Chief’s Corner: Don’t leave cars running unattended

October 20, 2010

Over the past few weeks we have seen an increase in thefts of motor vehicles and farm equipment and in illegal use of credit cards.

Through our investigations, we have determined that most of these thefts have been what are commonly called “crimes of opportunity.” This means that the victims have left their vehicles unlocked with keys in the ignition and valuables lying in plain view.

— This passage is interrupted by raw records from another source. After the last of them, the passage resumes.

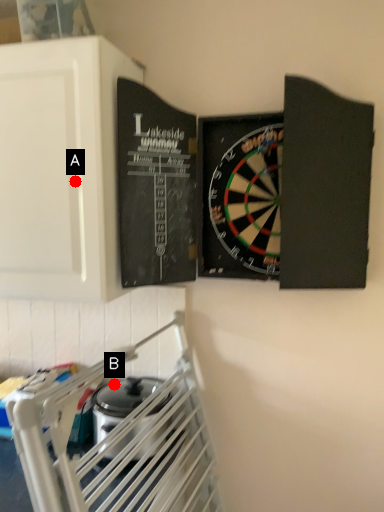 Question: Two points are circled on the image, labeled by A and B beside each circle. Which of the following is the farthest from the observer?

Choices:
 (A) A is further
 (B) B is further

Answer: (B) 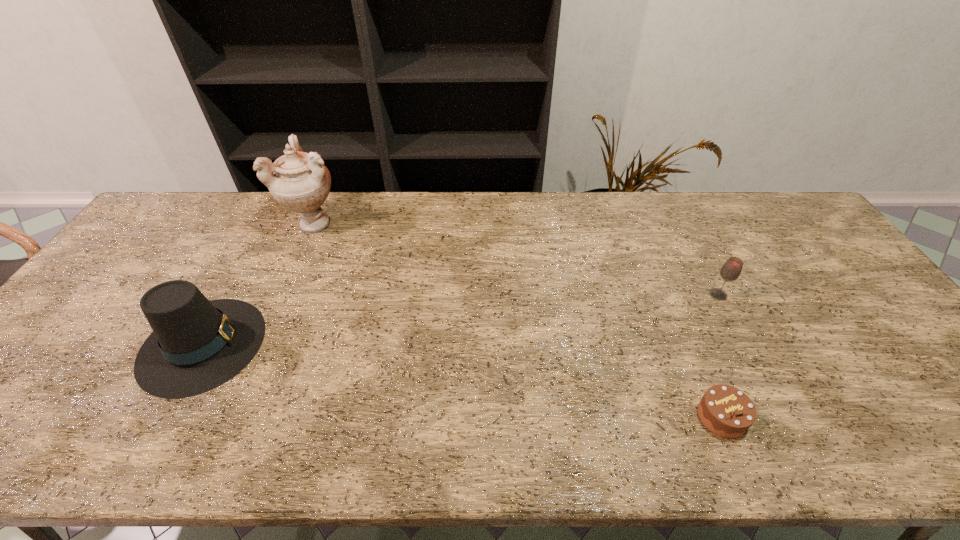 Locate an element on the screen. The image size is (960, 540). free point located on the left of the chocolate cake is located at coordinates (648, 417).

The image size is (960, 540). I want to click on object at the far edge, so click(x=299, y=181).

Locate an element on the screen. object that is at the near edge is located at coordinates click(726, 411).

In order to click on free space at the far edge of the desktop in this screenshot , I will do `click(399, 192)`.

Where is `free space at the near edge`? This screenshot has width=960, height=540. free space at the near edge is located at coordinates (287, 443).

Find the location of `free space at the left edge of the desktop`. free space at the left edge of the desktop is located at coordinates (20, 375).

In the image, there is a desktop. Find the location of `vacant space at the right edge`. vacant space at the right edge is located at coordinates (860, 327).

Locate an element on the screen. The image size is (960, 540). vacant point at the far left corner is located at coordinates click(x=213, y=199).

Image resolution: width=960 pixels, height=540 pixels. Identify the location of vacant region between the tallest object and the chocolate cake. (519, 320).

Find the location of a particular element. The image size is (960, 540). vacant space in between the shortest object and the hat is located at coordinates (462, 380). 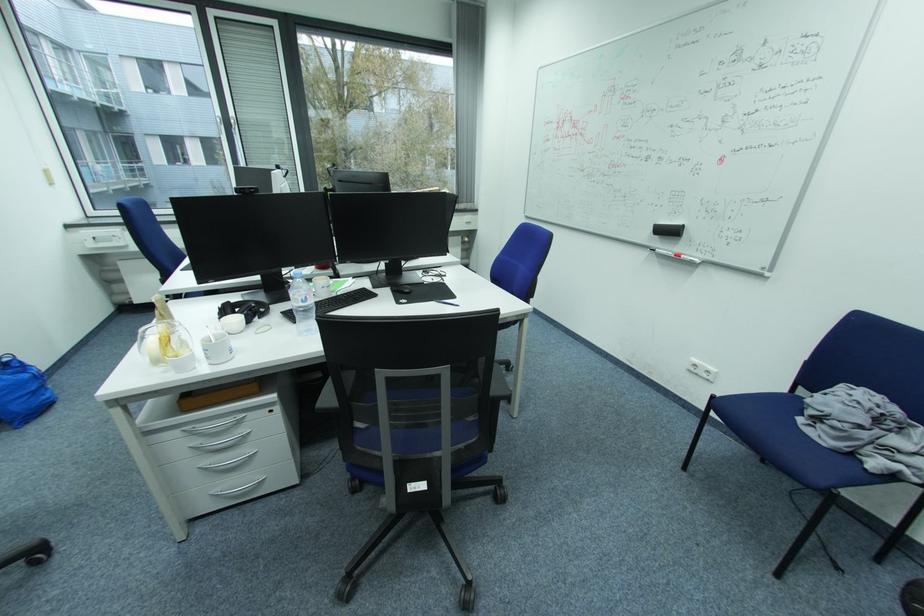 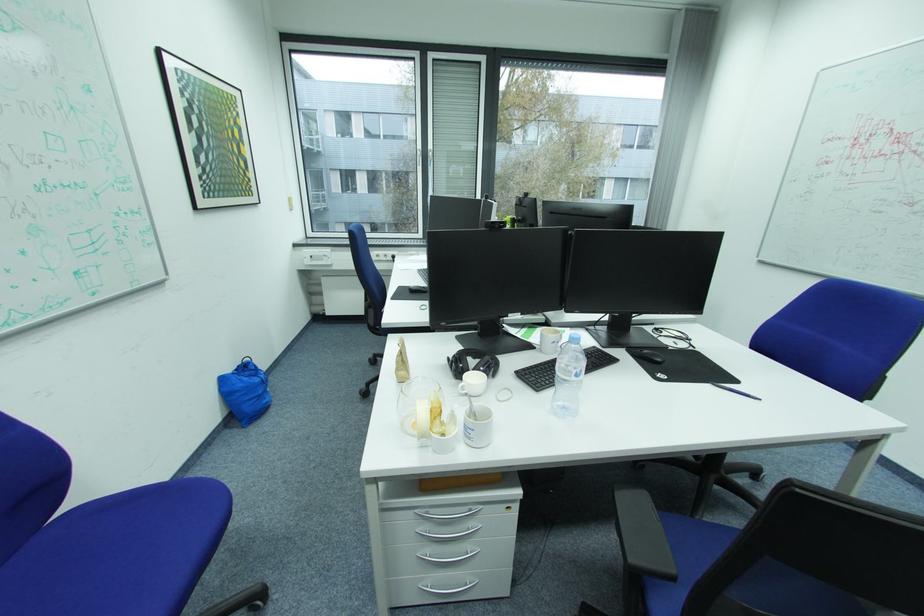 Which direction would the cameraman need to move to produce the second image?

The movement direction of the cameraman is left, forward. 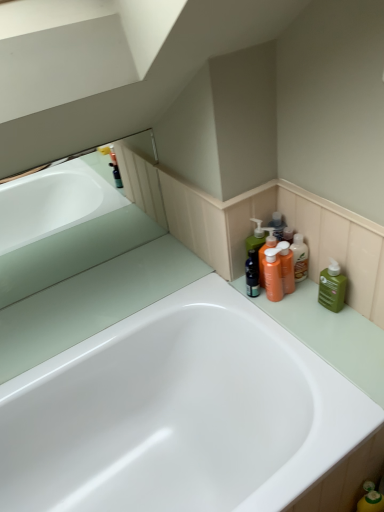 You are a GUI agent. You are given a task and a screenshot of the screen. Output one action in this format:
    pyautogui.click(x=<x>, y=<y>)
    Task: Click on the vacant space in front of green matte bottle at right, marked as the second cleaning product in a left-to-right arrangement
    The height and width of the screenshot is (512, 384).
    Given the screenshot: What is the action you would take?
    pyautogui.click(x=344, y=342) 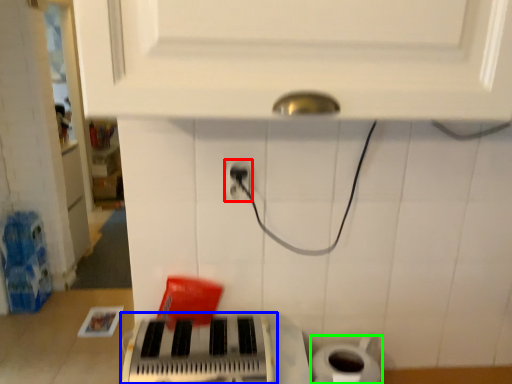 Question: Estimate the real-world distances between objects in this image. Which object is farther from power plugs and sockets (highlighted by a red box), musical keyboard (highlighted by a blue box) or toilet paper (highlighted by a green box)?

The criminals walk around town and locate unlocked vehicles with the keys left in them, along with valuables, just waiting to be stolen. The criminals take the vehicle and head straight for the convenience stores and use the credit cards they have just stolen. Most store clerks will only ask, “Is it debit or credit?” The criminal says “credit,” signs the receipt and the theft is completed before the victim even realizes the property has been stolen.

As winter approaches, we start seeing a lot more of these types of crimes, because people will go outside, start their vehicles to warm them up, throw their valuables in the front seat and walk away, leaving the vehicle unlocked and running.

Just a reminder: It is illegal to do this. Section 107 of the Standard Traffic Ordinance states that no person driving or in charge of a motor vehicle shall permit it to stand unattended without first stopping the engine, locking the ignition, removing the key from the ignition and effectively setting the brake. However, this does not apply to vehicles equipped with remote starters.

These crimes could be prevented if everyone would simply lock their vehicles and take their valuables inside with them. Another option for protecting your credit cards is to sign the back stating “Ask for ID.” This should prompt the clerk to ask that person for an ID, and when it cannot be provided by the criminal, the clerk should refuse the sale.

With winter and the holidays quickly approaching, everyone needs to take extra precautions to ensure that they don’t become one of the next victims of an easy “crime of opportunity.”